The Dane spent four years with Haas alongside Romain Grosjean from 2017-20, at the end of which both drivers were told their services were no longer required.
Haas needed to save money and were putting all their focus on 2022 and the new regulations rather than 2021, so hired a pair of rookie drivers in Mick Schumacher and Nikita Mazepin who had considerable sponsorship backing behind them.
Magnussen thought, like Grosjean, that would be the end of his Formula 1 career. Both headed to America, Grosjean to race in IndyCar and Magnussen in sportscars.
But in February this year, everything changed due to the situation in the Ukraine and that meant Haas severed ties with the Mazepin family, so Magnussen was recalled to renew his association with the American-owned team.
Although the 29-year-old driver’s recent results have not been good, especially in direct comparison to those of Schumacher, he retains plenty of credit from a strong start to the campaign and has 22 points to the German’s 12.
Komatsu, trackside engineering director for Haas, has noticed a huge shift in Magnussen’s mentality from the dark days of 2020 when a rot in the team’s performance had well and truly set in, having begun just before the halfway mark of the 2019 campaign.
“Kevin’s attitude and mental state is like night and day different from two years ago,” Komatsu, who previously worked for BAR, Renault and Lotus, told Motorsport-total.com.
“He has come back much more mature after this year off. It’s a real pleasure to work with him.

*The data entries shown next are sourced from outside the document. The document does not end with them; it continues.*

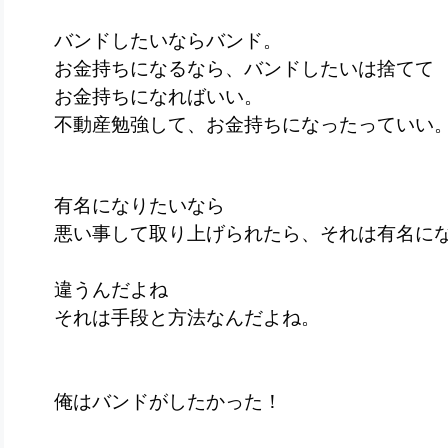
バンドしたいならバンド。
お金持ちになるなら、バンドしたいは捨てて
お金持ちになればいい。
不動産勉強して、お金持ちになったっていい
有名になりたいなら
悪い事して取り上げられたら、それは有名に
違うんだよね
それは手段と方法なんだよね。
俺はバンドがしたかった！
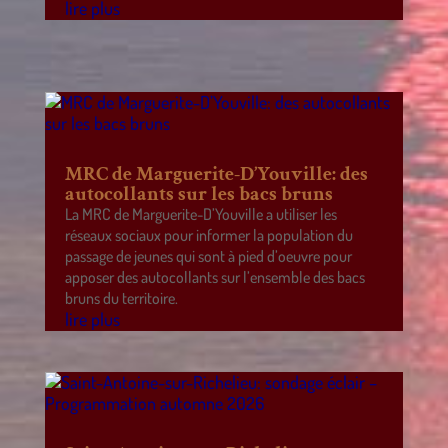
lire plus
MRC de Marguerite-D’Youville: des
autocollants sur les bacs bruns
La MRC de Marguerite-D’Youville a utiliser les
réseaux sociaux pour informer la population du
passage de jeunes qui sont à pied d’oeuvre pour
apposer des autocollants sur l’ensemble des bacs
bruns du territoire.
lire plus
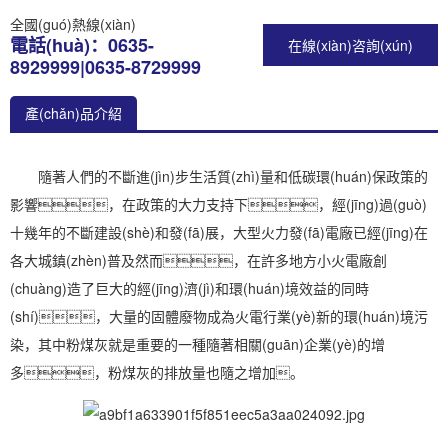
全國(guó)熱線(xiàn)
電話(huà)：0635-
在線(xiàn)咨詢(xún)
8929999|0635-8729999
產(chǎn)品介紹
隨著人們的不斷進(jìn)步生活質(zhì)量和低碳環(huán)保政策的
影響，在政策的大力支持下，經(jīng)過(guò)
十幾年的不斷建設(shè)和發(fā)展，大型火力發(fā)電廠已經(jīng)在
各大城鎮(zhèn)普及然而，在許多地方小火電廠創
(chuàng)造了巨大的經(jīng)濟(jì)和環(huán)境效益的同時
(shí)，大量的固體廢物成為火電行業(yè)新的環(huán)境污
染，其中粉煤灰就是重要的一種隨著相關(guān)企業(yè)的增
多，粉煤灰的排放量也隨之增加。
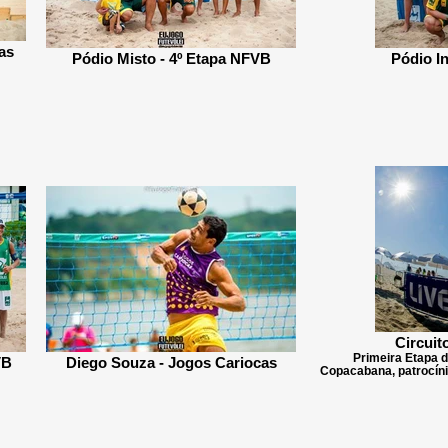
as
Pódio Misto - 4º Etapa NFVB
Pódio In
Circuit
Primeira Etapa d
VB
Diego Souza - Jogos Cariocas
Copacabana, patrocíni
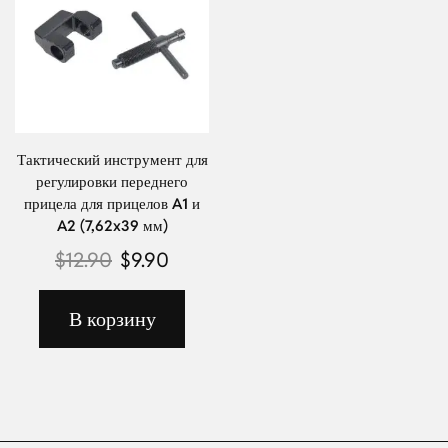
Тактический инструмент для
регулировки переднего
прицела для прицелов A1 и
A2 (7,62x39 мм)
$
12.90
$
9.90
В корзину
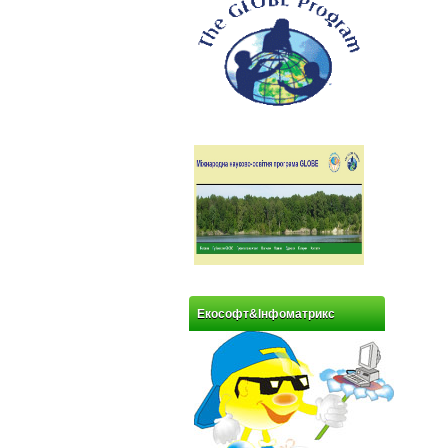
Екософт&Інфоматрикс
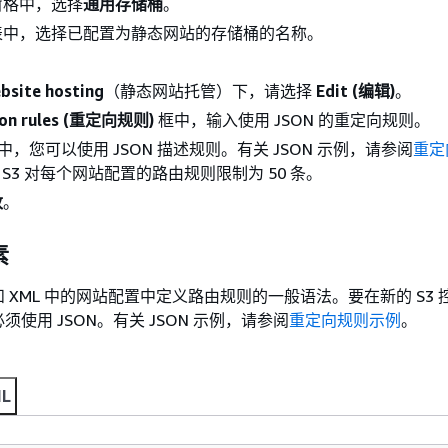
窗格中，选择
通用存储桶
。
表中，选择已配置为静态网站的存储桶的名称。
。
bsite hosting
（静态网站托管）下，请选择
Edit (编辑)
。
ion rules (重定向规则)
框中，输入使用 JSON 的重定向规则。
台中，您可以使用 JSON 描述规则。有关 JSON 示例，请参阅
重定
n S3 对每个网站配置的路由规则限制为 50 条。
改
。
素
 和 XML 中的网站配置中定义路由规则的一般语法。要在新的 S3
使用 JSON。有关 JSON 示例，请参阅
重定向规则示例
。
L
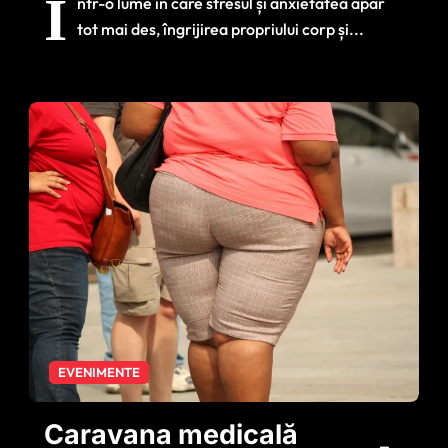
Î
ntr-o lume în care stresul și anxietatea apar
tot mai des, îngrijirea propriului corp și...
EVENIMENTE
Caravana medicală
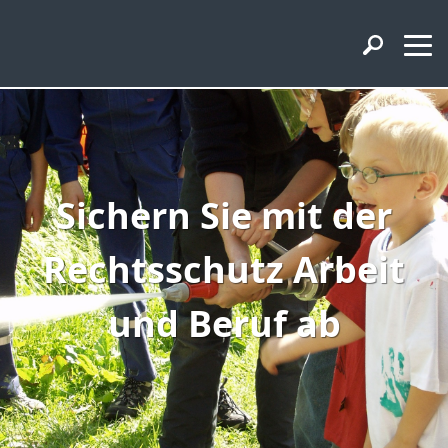
Sichern Sie mit der
Rechtsschutz Arbeit
und Beruf ab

“And he doesn’t even focus on beating his team-mate, he always thinks about the team.”
In the same interview, Komatsu had criticised Schumacher’s attitude at this season’s Austrian Grand Prix where the German had expressed unhappiness both privately and publicly about the Haas team’s strategy during sprint qualifying.
But the Japanese engineer put that down to the duo simply being at different stages of their careers, and six years apart in age.
“Five years ago, Kevin would have been exactly the same as Mick is today,” said Komatsu.
“Young drivers always want to beat their team-mate first. Kevin wants to beat Mick too, of course, but it’s not his first focus. He’s above that.
“Mick just has less experience. That’s why this is not meant to be a criticism of him.
“He’s learning all the time. He’s not slow, but most of all he’s learning all the time. If he sets the right focus and stays mentally strong, he will go a good way.
“And he will learn from his team-mates. Because learning, he’s really great at that.”